WIP

sbernauer · sbernauer · commit 4d5de777b00f · 2023-09-21T10:32:38.000+02:00
diff --git a/modules/contributor/pages/adr/ADR030-reduce-pod-disruptions.adoc b/modules/contributor/pages/adr/ADR030-reduce-pod-disruptions.adoc
@@ -14,7 +14,23 @@ Downtime of products is always bad.
 Kubernetes has a a concepts called https://kubernetes.io/docs/tasks/run-application/configure-pdb/[PodDisruptionBudget] (PDB) to prevent this.

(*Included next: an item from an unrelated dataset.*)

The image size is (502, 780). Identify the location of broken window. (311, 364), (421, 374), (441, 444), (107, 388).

 We want to use this functionary to try to reduce the downtime to an absolute minimum.
 
-*Requirements:*
+== Decision Drivers
+
+* Ease of use and comprehensibility for the user
+** Principle of least surprise
+* Easy implementation (far less important)

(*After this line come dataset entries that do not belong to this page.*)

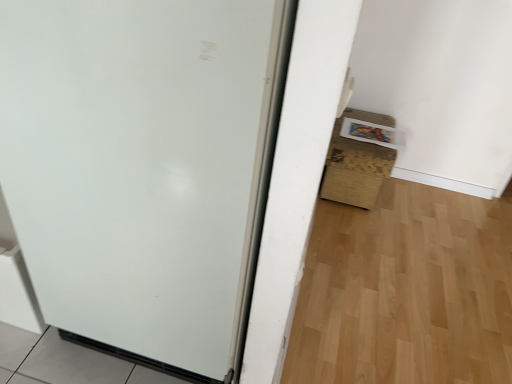 Question: From the image's perspective, would you say brown cardboard box at lower right is positioned over white matte door at center?

Choices:
 (A) yes
 (B) no

Answer: (A)

Question: Does brown cardboard box at lower right have a larger size compared to white matte door at center?

Choices:
 (A) yes
 (B) no

Answer: (B)

Question: From a real-world perspective, is brown cardboard box at lower right on top of white matte door at center?

Choices:
 (A) yes
 (B) no

Answer: (B)

Question: Is brown cardboard box at lower right with white matte door at center?

Choices:
 (A) no
 (B) yes

Answer: (A)

Question: Is brown cardboard box at lower right to the right of white matte door at center from the viewer's perspective?

Choices:
 (A) yes
 (B) no

Answer: (A)

Question: Is brown cardboard box at lower right wider than white matte door at center?

Choices:
 (A) no
 (B) yes

Answer: (A)

Question: Is white matte door at center facing towards brown cardboard box at lower right?

Choices:
 (A) yes
 (B) no

Answer: (B)

Question: Is white matte door at center at the right side of brown cardboard box at lower right?

Choices:
 (A) yes
 (B) no

Answer: (B)

Question: Can you confirm if white matte door at center is taller than brown cardboard box at lower right?

Choices:
 (A) no
 (B) yes

Answer: (B)

Question: Is white matte door at center positioned with its back to brown cardboard box at lower right?

Choices:
 (A) yes
 (B) no

Answer: (B)

Question: Is white matte door at center closer to camera compared to brown cardboard box at lower right?

Choices:
 (A) no
 (B) yes

Answer: (B)

Question: Could brown cardboard box at lower right be considered to be inside white matte door at center?

Choices:
 (A) no
 (B) yes

Answer: (A)

Question: From their relative heights in the image, would you say brown cardboard box at lower right is taller or shorter than white matte door at center?

Choices:
 (A) tall
 (B) short

Answer: (B)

+* Extendable design, so that we can later non-breaking add new functionality, such as giving the chance to configure PDBs on roleGroup level as well.
+
+== Example use-cases
+
+1. As a user I want an HDFS and it (or parts) should not be disturbed by planned pod evictions.
+2. As a user I want to configure maxUnavailable on the role (e.g. datanode) across all rolegroups (e.g. dfs replicas 3 and only a single datanode is allowed to go down - regardless of the number of rolegroups), so that no datanode is a single point of failure.
+3. As a user I want to configure maxUnavailable on the rolegroups individually, as I e.g. have some fast datanodes using SSDs and some slow datanodes using HDDs. I want to have always X number of fast datanodes online for performance reasons.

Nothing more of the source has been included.